Economic deprivation in Wales is a longstanding problem, with one in five people, including 405,000 working-age adults, currently living in poverty.
The Senned reports that areas such as the Rhondda are more reliant on low-paid jobs than other areas in Wales, adding to issues of poverty in the South Wales Valleys.
The news is not all gloomy, however. On 10 October 2019, the Welsh government announced a £2.6m investment for new business development in Llantrisant, at the former Coed Ely colliery and coking site.
The government hopes the investment in the industrial park will attract new businesses and create permanent job opportunities in the area.
In addition to government funding, some businesses in Treorchy have had a boost after Treorchy high street was shortlisted for a Great British High Street award.
Treorchy high street joins 11 other high streets from across the UK in being shortlisted for the Champion High Street Award, which judges entries for their customer service, innovation, digital transformation and environmental impact.
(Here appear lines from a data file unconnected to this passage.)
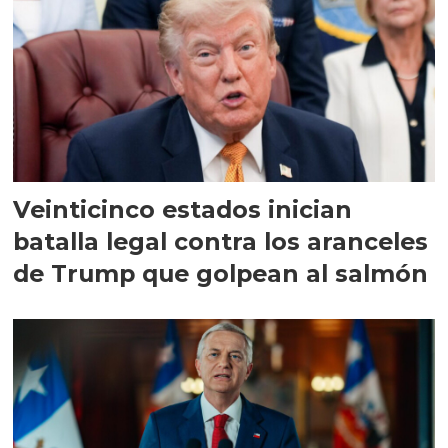
Veinticinco estados inician
batalla legal contra los aranceles
de Trump que golpean al salmón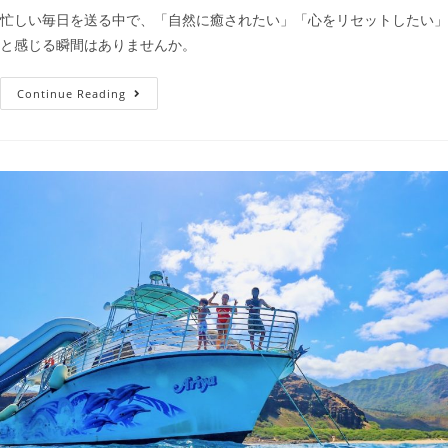
忙しい毎日を送る中で、「自然に癒されたい」「心をリセットしたい」
と感じる瞬間はありませんか。
Continue Reading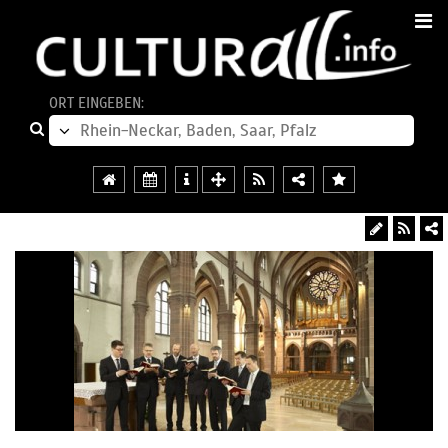
ORT EINGEBEN:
Fresh investment and recognition of excellence in the high street are encouraging signs for an area of Wales that’s often been viewed as lagging behind other parts of the country.
But, are people in the Valleys optimistic about the economic future of the area? Alt.Cardiff visited the high street at Treorchy to find out.
We asked people visiting the high street what they thought of economic opportunities in Treorchy and South Wales Valleys areas.
Jack Davies, 22, barrister manager, Porth
“I think it’s on the up, you’ve got many places now that are trying to get young adults in and working which is really good. I think it’s just going to get better.”
Craig Stephens, 41, engineer, Treherbert
“There’s nothing coming into this valley. I think the infrastructure is not the best for industry, the roads are so small. It’s hard for trucks to drive around here.”
Irene Hodgkinson, 65, retired, Trewithen
“There are jobs, there are opportunities for everyone, especially the young. It’s a busy little high street and there are jobs out there.”
Tracey Grenter, 45, foster carer & inclusion worker, Cwm Parc
“I think people have to travel out to the city to get a real job that they can take on for life. I see people I’ve worked with for years being out of work now and I sometimes think they forget about us Valley people.”
Caelyn Lloyd, 17, builder, Treherbert
“Personally I think it’s who you know growing up instead of what you’re doing around here. I got a job because of my uncle. Most of my friends have jobs or are in school, so I think it’s okay.”
Sadie Thorne, 29, social media manager, Treorchy
“Over the years the difference in Treorchy with more and more shops opening has been unbelievable. It’s lovely to see the big change in Treorchy, there are more things happening all the time.”